### Exercise
Skipping all pictures, please restate word for word the lines from the one that contains "What do you" through the last line of the entries.
[[ The data, beginning ]]
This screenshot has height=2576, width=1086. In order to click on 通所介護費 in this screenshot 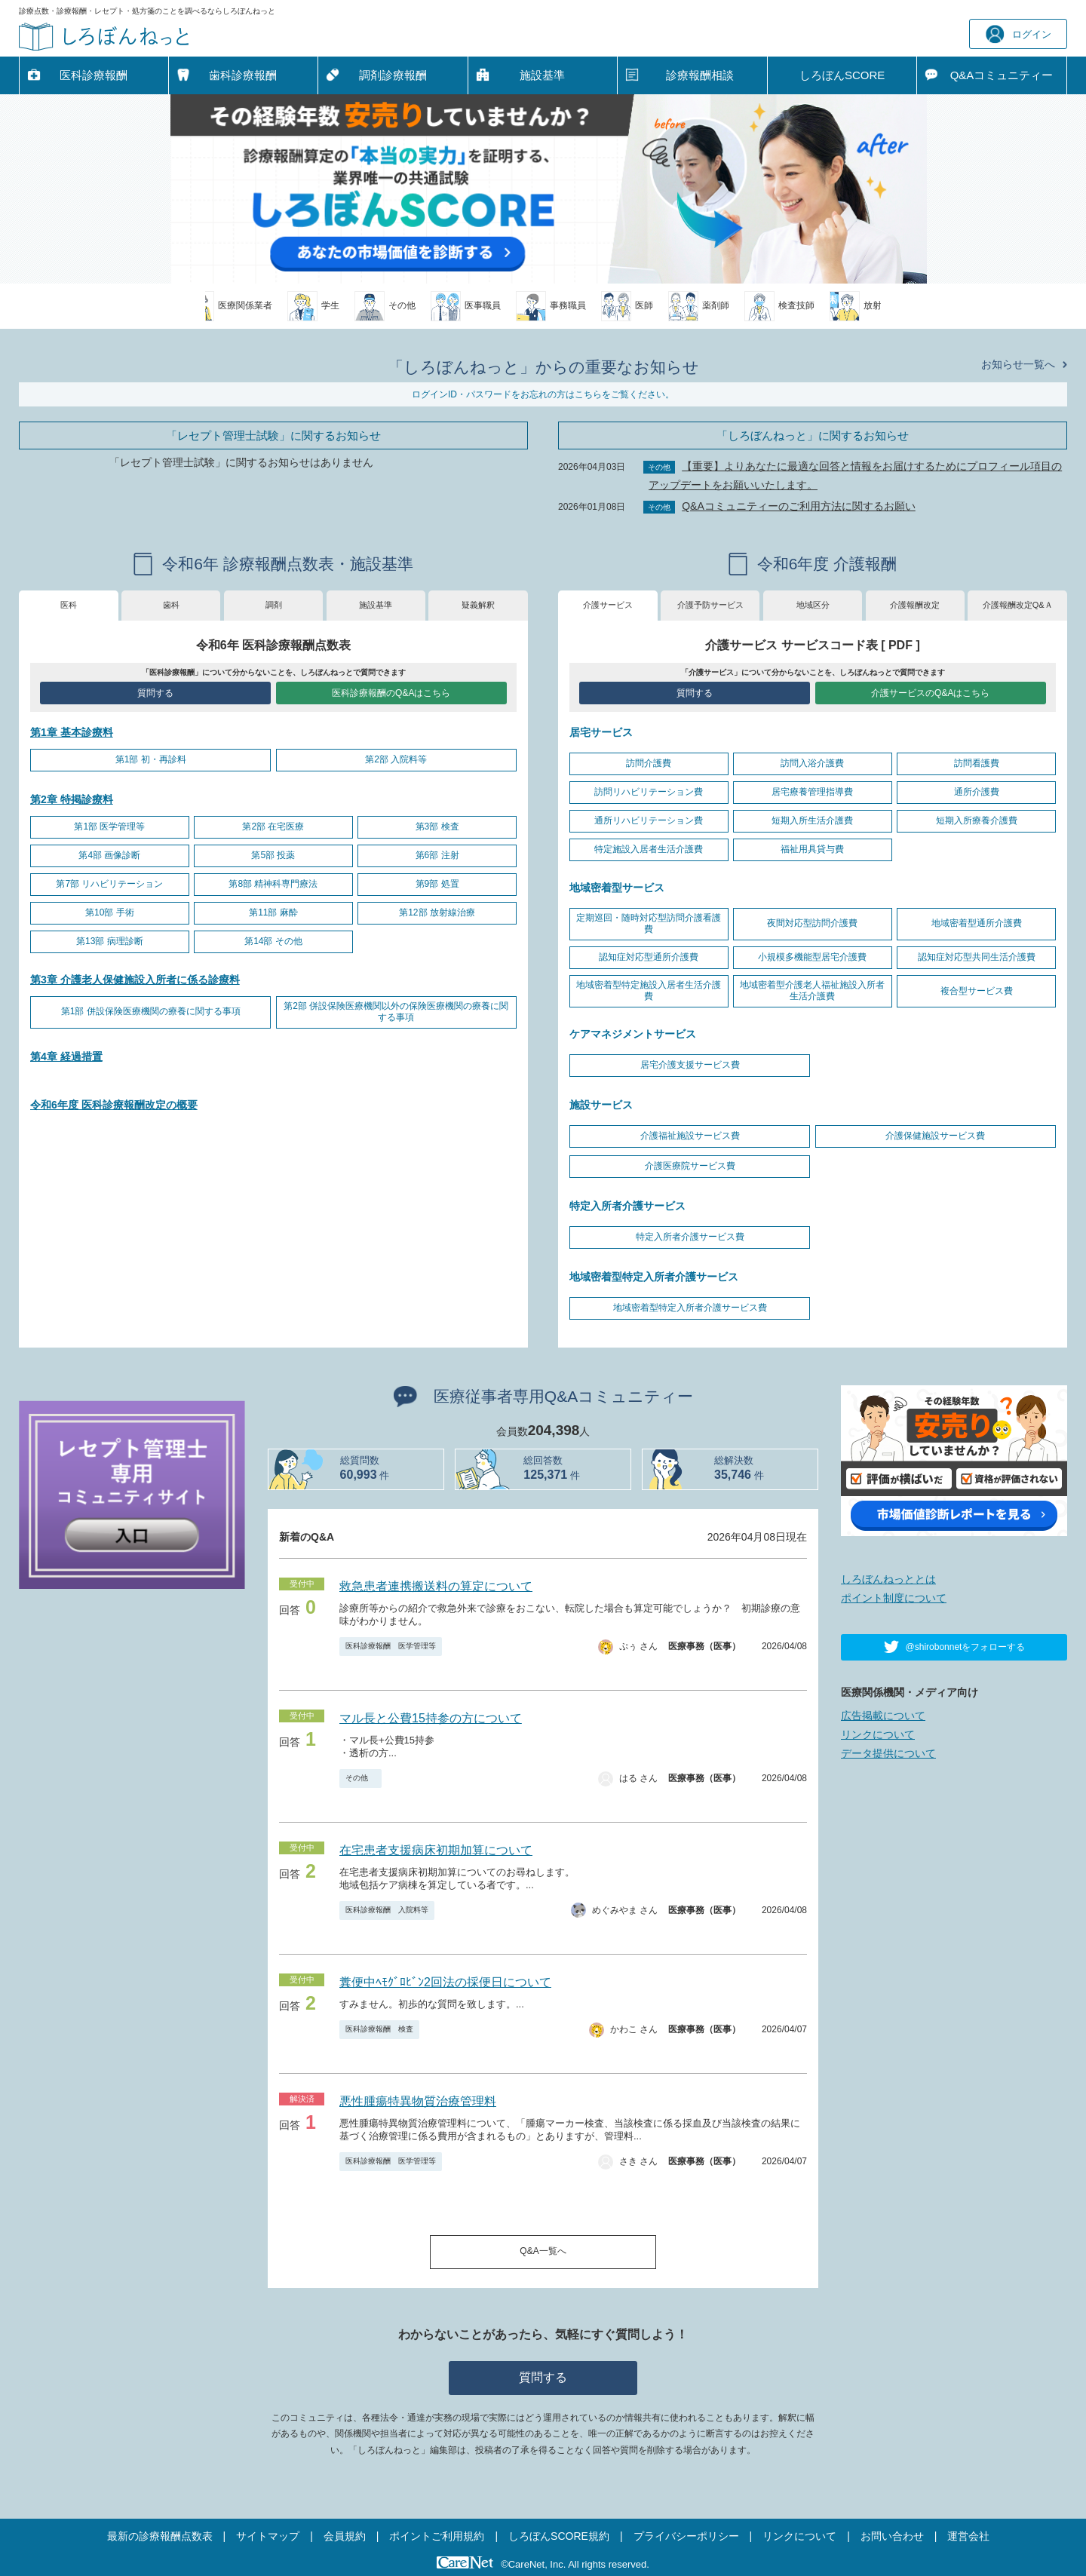, I will do `click(976, 792)`.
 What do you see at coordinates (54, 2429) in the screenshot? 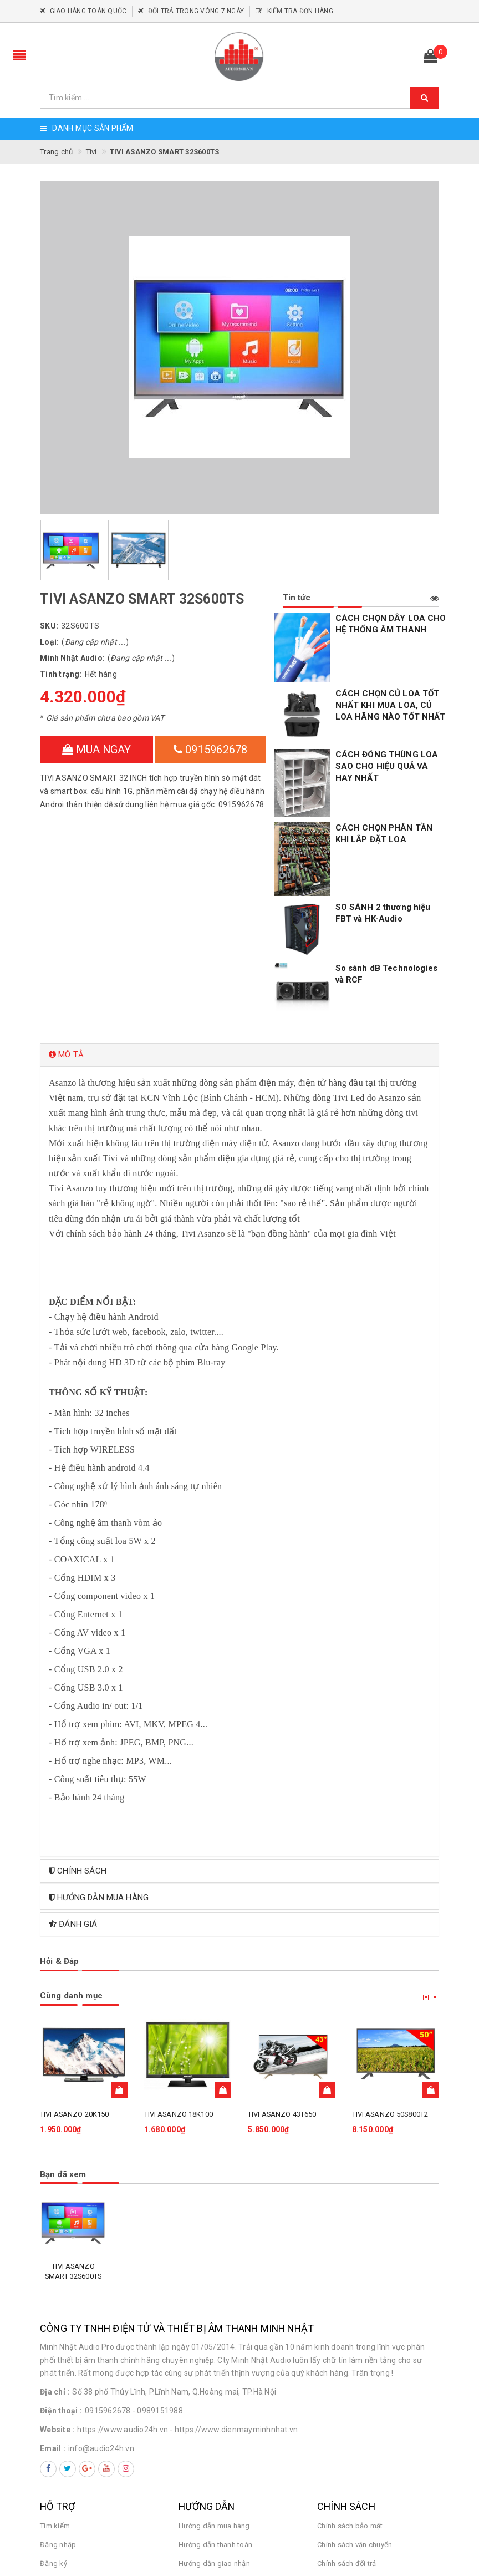
I see `Giỏ hàng` at bounding box center [54, 2429].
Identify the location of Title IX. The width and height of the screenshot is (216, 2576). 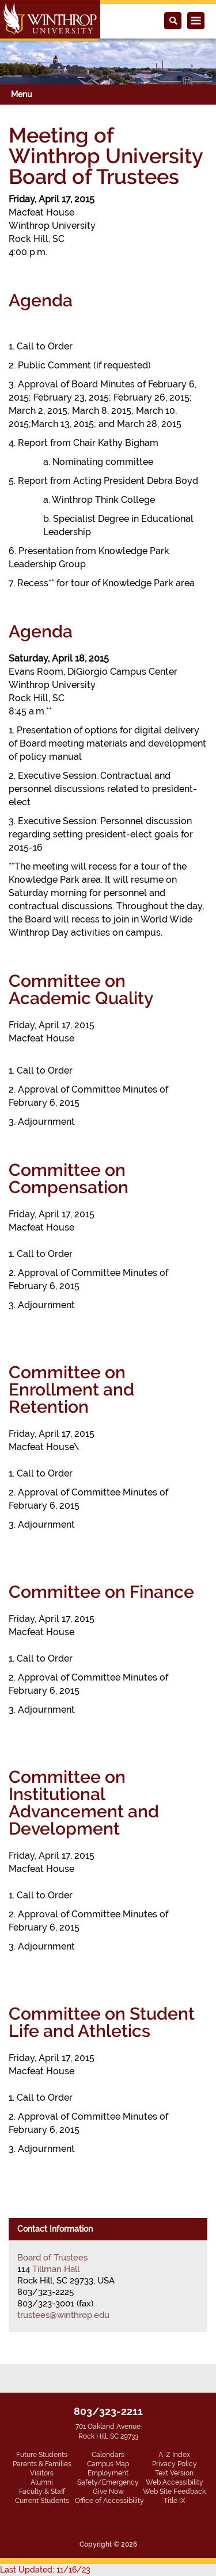
(174, 2501).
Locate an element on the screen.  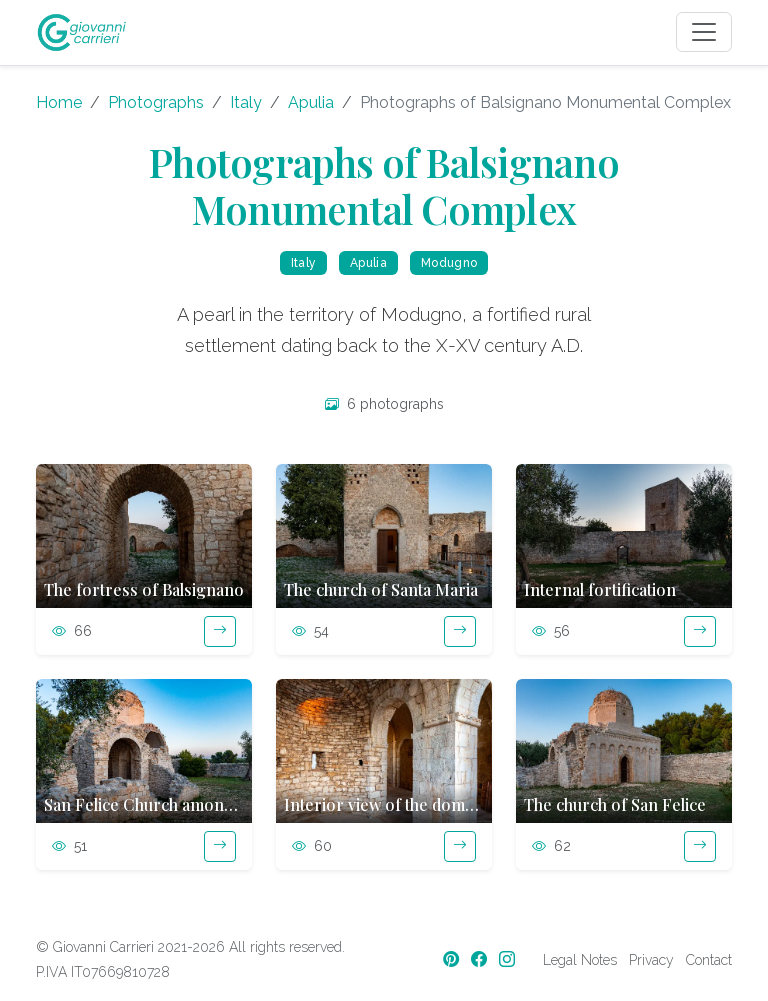
[Toggle navigation] is located at coordinates (704, 32).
[[ The data, end ]]
### Solution to this problem
 What do you see at coordinates (54, 2429) in the screenshot? 
I see `Giỏ hàng` at bounding box center [54, 2429].
Identify the location of Title IX. The width and height of the screenshot is (216, 2576). 
(174, 2501).
Locate an element on the screen.  
[Toggle navigation] is located at coordinates (704, 32).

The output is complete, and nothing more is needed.